→ Your task: Your copy should repeat each record below exactly and contain no images.
━━━━━━━━━━━━━━━━
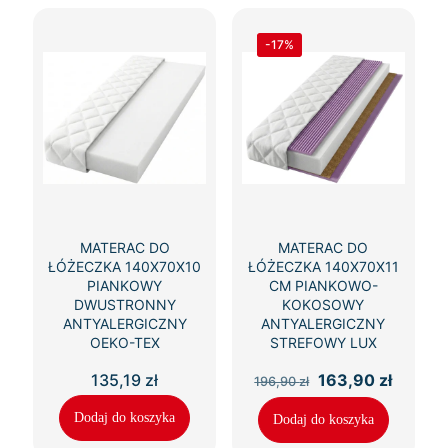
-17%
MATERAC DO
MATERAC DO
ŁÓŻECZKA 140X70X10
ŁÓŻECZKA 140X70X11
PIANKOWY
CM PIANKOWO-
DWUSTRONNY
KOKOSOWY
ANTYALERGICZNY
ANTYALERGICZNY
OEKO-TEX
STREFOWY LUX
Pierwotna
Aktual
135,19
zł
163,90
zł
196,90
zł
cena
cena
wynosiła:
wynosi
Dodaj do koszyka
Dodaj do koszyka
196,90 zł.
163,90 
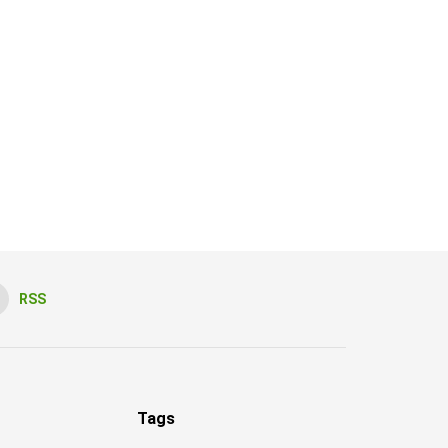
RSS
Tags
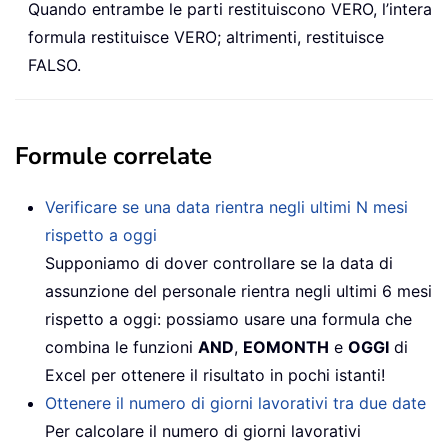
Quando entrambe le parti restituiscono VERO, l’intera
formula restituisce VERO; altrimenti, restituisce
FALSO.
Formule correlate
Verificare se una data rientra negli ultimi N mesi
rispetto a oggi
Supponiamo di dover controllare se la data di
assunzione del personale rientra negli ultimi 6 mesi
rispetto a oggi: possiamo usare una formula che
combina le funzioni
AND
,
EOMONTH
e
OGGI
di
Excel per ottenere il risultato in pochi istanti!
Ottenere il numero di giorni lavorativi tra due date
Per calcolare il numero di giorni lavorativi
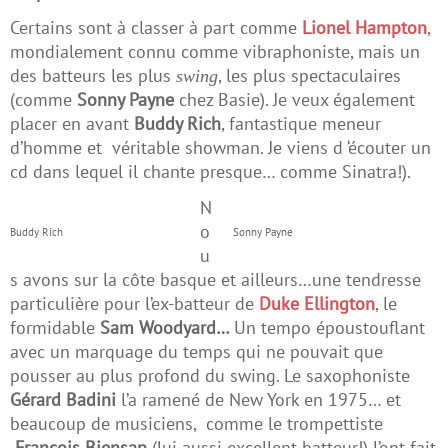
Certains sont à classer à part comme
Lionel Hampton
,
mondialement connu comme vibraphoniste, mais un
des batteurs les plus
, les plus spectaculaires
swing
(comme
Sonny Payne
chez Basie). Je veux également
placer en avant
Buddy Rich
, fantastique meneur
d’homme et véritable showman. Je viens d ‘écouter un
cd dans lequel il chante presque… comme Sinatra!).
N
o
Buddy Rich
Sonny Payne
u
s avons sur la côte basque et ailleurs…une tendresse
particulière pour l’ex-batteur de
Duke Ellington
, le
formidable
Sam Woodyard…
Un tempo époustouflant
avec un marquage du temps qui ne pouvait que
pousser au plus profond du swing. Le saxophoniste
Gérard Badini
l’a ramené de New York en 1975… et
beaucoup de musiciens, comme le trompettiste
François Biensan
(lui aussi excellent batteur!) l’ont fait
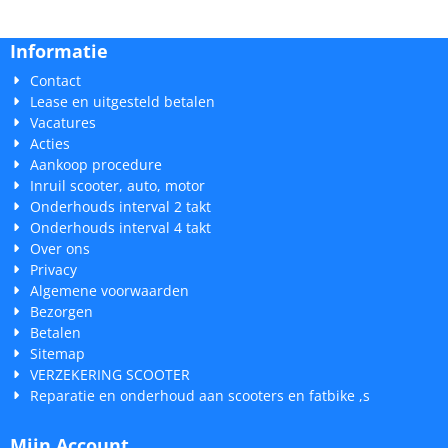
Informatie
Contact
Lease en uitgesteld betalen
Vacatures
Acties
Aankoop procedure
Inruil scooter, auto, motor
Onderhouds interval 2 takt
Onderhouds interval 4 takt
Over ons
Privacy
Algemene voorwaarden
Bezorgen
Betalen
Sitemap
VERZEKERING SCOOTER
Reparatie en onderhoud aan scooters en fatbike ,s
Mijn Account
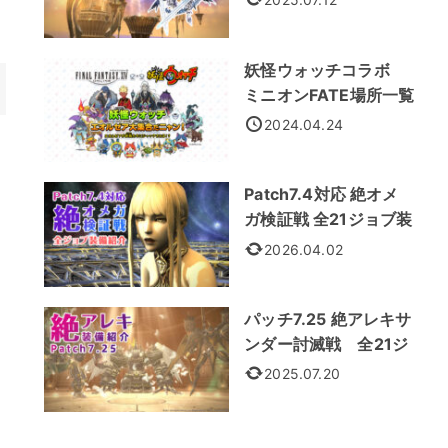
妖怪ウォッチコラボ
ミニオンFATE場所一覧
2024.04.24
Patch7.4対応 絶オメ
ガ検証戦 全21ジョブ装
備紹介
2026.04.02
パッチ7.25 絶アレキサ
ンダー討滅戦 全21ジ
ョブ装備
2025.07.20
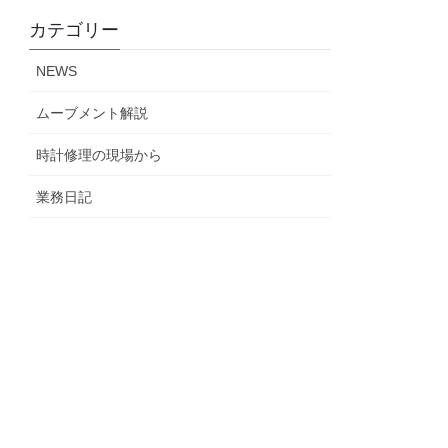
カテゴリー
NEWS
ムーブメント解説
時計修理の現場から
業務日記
━━━━━━━━━━━━━━━━
→ Solution to the problem:
-17%
MATERAC DO
MATERAC DO
ŁÓŻECZKA 140X70X10
ŁÓŻECZKA 140X70X11
PIANKOWY
CM PIANKOWO-
DWUSTRONNY
KOKOSOWY
ANTYALERGICZNY
ANTYALERGICZNY
OEKO-TEX
STREFOWY LUX
Pierwotna
Aktual
135,19
zł
163,90
zł
196,90
zł
cena
cena
wynosiła:
wynosi
Dodaj do koszyka
Dodaj do koszyka
196,90 zł.
163,90 
RSS
Tags
Quando entrambe le parti restituiscono VERO, l’intera
formula restituisce VERO; altrimenti, restituisce
FALSO.
Formule correlate
Verificare se una data rientra negli ultimi N mesi
rispetto a oggi
Supponiamo di dover controllare se la data di
assunzione del personale rientra negli ultimi 6 mesi
rispetto a oggi: possiamo usare una formula che
combina le funzioni
AND
,
EOMONTH
e
OGGI
di
Excel per ottenere il risultato in pochi istanti!
Ottenere il numero di giorni lavorativi tra due date
Per calcolare il numero di giorni lavorativi
Certains sont à classer à part comme
Lionel Hampton
,
mondialement connu comme vibraphoniste, mais un
des batteurs les plus
, les plus spectaculaires
swing
(comme
Sonny Payne
chez Basie). Je veux également
placer en avant
Buddy Rich
, fantastique meneur
d’homme et véritable showman. Je viens d ‘écouter un
cd dans lequel il chante presque… comme Sinatra!).
N
o
Buddy Rich
Sonny Payne
u
s avons sur la côte basque et ailleurs…une tendresse
particulière pour l’ex-batteur de
Duke Ellington
, le
formidable
Sam Woodyard…
Un tempo époustouflant
avec un marquage du temps qui ne pouvait que
pousser au plus profond du swing. Le saxophoniste
Gérard Badini
l’a ramené de New York en 1975… et
beaucoup de musiciens, comme le trompettiste
François Biensan
(lui aussi excellent batteur!) l’ont fait
Informatie
Contact
Lease en uitgesteld betalen
Vacatures
Acties
Aankoop procedure
Inruil scooter, auto, motor
Onderhouds interval 2 takt
Onderhouds interval 4 takt
Over ons
Privacy
Algemene voorwaarden
Bezorgen
Betalen
Sitemap
VERZEKERING SCOOTER
Reparatie en onderhoud aan scooters en fatbike ,s
Mijn Account
妖怪ウォッチコラボ
ミニオンFATE場所一覧
2024.04.24
Patch7.4対応 絶オメ
ガ検証戦 全21ジョブ装
備紹介
2026.04.02
パッチ7.25 絶アレキサ
ンダー討滅戦 全21ジ
ョブ装備
2025.07.20
カテゴリー
NEWS
ムーブメント解説
時計修理の現場から
業務日記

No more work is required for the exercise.